### Action item
Where does the string "explore" appear in the listing below? Copy every line where it does.

### Supplied data
====
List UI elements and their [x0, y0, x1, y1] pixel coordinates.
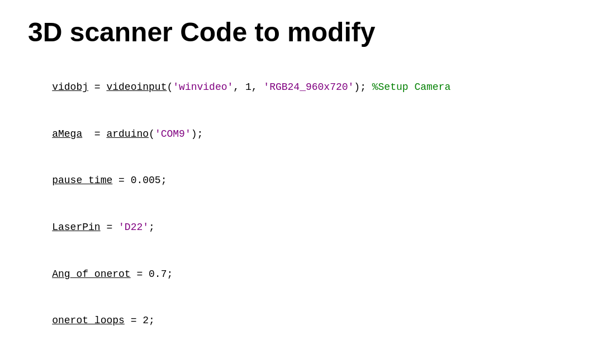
code-line-6: onerot_loops = 2;: [28, 298, 584, 344]
code-block: vidobj = videoinput('winvideo', 1, 'RGB2…: [28, 64, 584, 364]
fn-arduino: arduino: [106, 128, 149, 140]
code-line-2: aMega = arduino('COM9');: [28, 111, 584, 158]
str-com9: 'COM9': [155, 128, 191, 140]
var-amega: aMega: [52, 128, 82, 140]
empty-line-1: [28, 344, 584, 360]
str-rgb24: 'RGB24_960x720': [263, 82, 354, 93]
code-line-3: pause_time = 0.005;: [28, 157, 584, 204]
code-line-1: vidobj = videoinput('winvideo', 1, 'RGB2…: [28, 64, 584, 111]
str-winvideo: 'winvideo': [173, 82, 233, 93]
var-pause-time: pause_time: [52, 175, 112, 186]
var-laserpin: LaserPin: [52, 222, 100, 233]
var-onerot-loops: onerot_loops: [52, 315, 125, 326]
code-line-4: LaserPin = 'D22';: [28, 204, 584, 251]
comment-setup-camera: %Setup Camera: [372, 82, 450, 93]
page-title: 3D scanner Code to modify: [28, 17, 584, 47]
var-vidobj: vidobj: [52, 82, 88, 93]
code-line-8: pic1 = getsnapshot(vidobj);: [28, 360, 584, 364]
fn-videoinput: videoinput: [106, 82, 167, 93]
var-ang-of-onerot: Ang_of_onerot: [52, 269, 130, 280]
str-d22: 'D22': [118, 222, 149, 233]
code-line-5: Ang_of_onerot = 0.7;: [28, 251, 584, 298]
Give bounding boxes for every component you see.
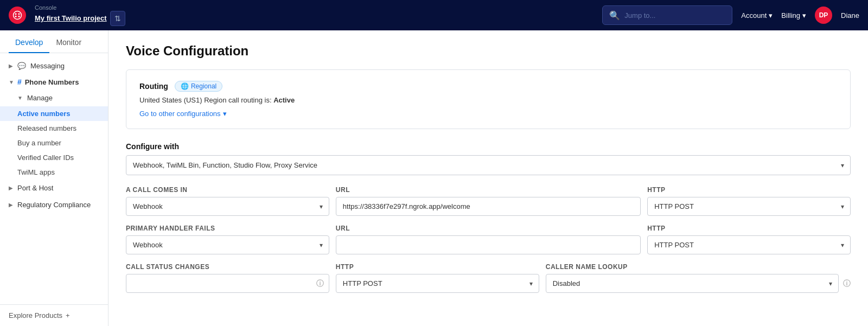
call-status-input-wrap: ⓘ — [126, 274, 329, 293]
primary-handler-url-col: URL — [336, 225, 641, 254]
call-comes-in-row: A call comes in Webhook ▾ URL HTTP HTTP … — [126, 186, 851, 216]
sidebar-item-phone-numbers[interactable]: ▼ # Phone Numbers — [0, 74, 108, 90]
account-menu[interactable]: Account ▾ — [741, 11, 773, 20]
primary-http-label: HTTP — [647, 225, 851, 232]
project-name[interactable]: My first Twilio project — [35, 14, 107, 22]
primary-http-select[interactable]: HTTP POST — [647, 235, 851, 254]
status-http-label: HTTP — [336, 263, 539, 271]
status-http-select-wrap: HTTP POST ▾ — [336, 274, 539, 293]
explore-products-button[interactable]: Explore Products + — [0, 304, 108, 326]
sidebar-label-port-host: Port & Host — [17, 184, 53, 192]
info-icon[interactable]: ⓘ — [316, 279, 324, 289]
caller-name-select[interactable]: Disabled — [546, 274, 839, 293]
account-label: Account — [741, 11, 767, 20]
routing-link-text: Go to other configurations — [139, 110, 221, 118]
page-title: Voice Configuration — [126, 43, 851, 59]
sidebar-label-verified-caller-ids: Verified Caller IDs — [17, 154, 74, 162]
status-http-select[interactable]: HTTP POST — [336, 274, 539, 293]
chevron-down-icon: ▾ — [802, 11, 806, 20]
call-status-label: Call status changes — [126, 263, 329, 271]
chevron-down-icon-sidebar: ▼ — [9, 79, 14, 85]
chevron-right-icon: ▶ — [9, 63, 13, 69]
call-comes-in-http-col: HTTP HTTP POST ▾ — [647, 186, 851, 216]
sidebar-tabs: Develop Monitor — [0, 30, 108, 53]
call-http-label: HTTP — [647, 186, 851, 194]
primary-handler-http-col: HTTP HTTP POST ▾ — [647, 225, 851, 254]
username: Diane — [841, 11, 859, 20]
sidebar-label-buy-number: Buy a number — [17, 139, 61, 147]
primary-handler-label: Primary handler fails — [126, 225, 329, 232]
avatar[interactable]: DP — [815, 7, 832, 24]
sidebar-label-twiml-apps: TwiML apps — [17, 168, 55, 176]
svg-point-3 — [15, 16, 17, 17]
sidebar-item-label: Messaging — [30, 62, 65, 70]
configure-with-select[interactable]: Webhook, TwiML Bin, Function, Studio Flo… — [126, 155, 851, 175]
routing-header: Routing 🌐 Regional — [139, 81, 837, 92]
call-status-http-col: HTTP HTTP POST ▾ — [336, 263, 539, 293]
billing-menu[interactable]: Billing ▾ — [781, 11, 806, 20]
call-url-label: URL — [336, 186, 641, 194]
search-input[interactable] — [624, 11, 725, 20]
call-status-row: Call status changes ⓘ HTTP HTTP POST ▾ C… — [126, 263, 851, 293]
primary-handler-select-wrap: Webhook ▾ — [126, 235, 329, 254]
explore-products-label: Explore Products — [9, 311, 62, 319]
primary-url-input[interactable] — [336, 235, 641, 254]
call-http-select[interactable]: HTTP POST — [647, 197, 851, 216]
sidebar: Develop Monitor ▶ 💬 Messaging ▼ # Phone … — [0, 30, 108, 326]
sidebar-item-released-numbers[interactable]: Released numbers — [0, 121, 108, 136]
call-http-select-wrap: HTTP POST ▾ — [647, 197, 851, 216]
call-status-input[interactable] — [126, 274, 329, 293]
chevron-right-icon-reg: ▶ — [9, 202, 13, 208]
primary-http-select-wrap: HTTP POST ▾ — [647, 235, 851, 254]
routing-label: Routing — [139, 82, 168, 91]
call-comes-in-select-wrap: Webhook ▾ — [126, 197, 329, 216]
sidebar-item-regulatory[interactable]: ▶ Regulatory Compliance — [0, 196, 108, 213]
svg-point-0 — [14, 11, 22, 20]
sidebar-item-verified-caller-ids[interactable]: Verified Caller IDs — [0, 150, 108, 165]
configure-with-label: Configure with — [126, 142, 851, 151]
primary-url-label: URL — [336, 225, 641, 232]
caller-name-lookup-col: Caller Name Lookup Disabled ▾ ⓘ — [546, 263, 851, 293]
chevron-down-icon: ▾ — [769, 11, 773, 20]
caller-info-icon[interactable]: ⓘ — [843, 279, 851, 289]
chat-icon: 💬 — [17, 62, 26, 70]
call-comes-in-col: A call comes in Webhook ▾ — [126, 186, 329, 216]
plus-icon: + — [66, 311, 70, 319]
sidebar-label-phone-numbers: Phone Numbers — [25, 78, 79, 86]
search-bar[interactable]: 🔍 — [602, 5, 732, 25]
sidebar-label-manage: Manage — [27, 94, 53, 102]
chevron-right-icon-port: ▶ — [9, 185, 13, 191]
routing-link[interactable]: Go to other configurations ▾ — [139, 110, 837, 118]
call-url-input[interactable] — [336, 197, 641, 216]
sidebar-item-buy-number[interactable]: Buy a number — [0, 136, 108, 150]
main-content: Voice Configuration Routing 🌐 Regional U… — [108, 30, 868, 326]
call-status-col: Call status changes ⓘ — [126, 263, 329, 293]
sidebar-item-active-numbers[interactable]: Active numbers — [0, 106, 108, 121]
call-comes-in-label: A call comes in — [126, 186, 329, 194]
sidebar-item-messaging[interactable]: ▶ 💬 Messaging — [0, 57, 108, 74]
sidebar-label-active-numbers: Active numbers — [17, 110, 71, 118]
routing-badge: 🌐 Regional — [175, 81, 222, 92]
project-switcher-button[interactable]: ⇅ — [110, 11, 125, 26]
top-navigation: Console My first Twilio project ⇅ 🔍 Acco… — [0, 0, 868, 30]
tab-develop[interactable]: Develop — [9, 30, 49, 53]
svg-point-4 — [18, 16, 20, 17]
chevron-down-icon-manage: ▼ — [17, 95, 23, 101]
tab-monitor[interactable]: Monitor — [49, 30, 88, 53]
sidebar-label-released-numbers: Released numbers — [17, 124, 76, 132]
caller-name-select-wrap: Disabled ▾ — [546, 274, 839, 293]
call-comes-in-select[interactable]: Webhook — [126, 197, 329, 216]
configure-with-select-wrap: Webhook, TwiML Bin, Function, Studio Flo… — [126, 155, 851, 175]
routing-badge-text: Regional — [191, 82, 216, 90]
sidebar-item-twiml-apps[interactable]: TwiML apps — [0, 165, 108, 180]
sidebar-item-port-host[interactable]: ▶ Port & Host — [0, 180, 108, 196]
sidebar-item-manage[interactable]: ▼ Manage — [0, 90, 108, 106]
billing-label: Billing — [781, 11, 800, 20]
routing-status-text: United States (US1) Region call routing … — [139, 96, 272, 104]
primary-handler-row: Primary handler fails Webhook ▾ URL HTTP… — [126, 225, 851, 254]
routing-status: United States (US1) Region call routing … — [139, 96, 837, 104]
primary-handler-select[interactable]: Webhook — [126, 235, 329, 254]
caller-name-label: Caller Name Lookup — [546, 263, 851, 271]
hash-icon: # — [17, 78, 22, 86]
svg-point-1 — [15, 13, 17, 15]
====
### Your response
explore-products-button[interactable]: Explore Products + — [0, 304, 108, 326]
explore-products-label: Explore Products — [9, 311, 62, 319]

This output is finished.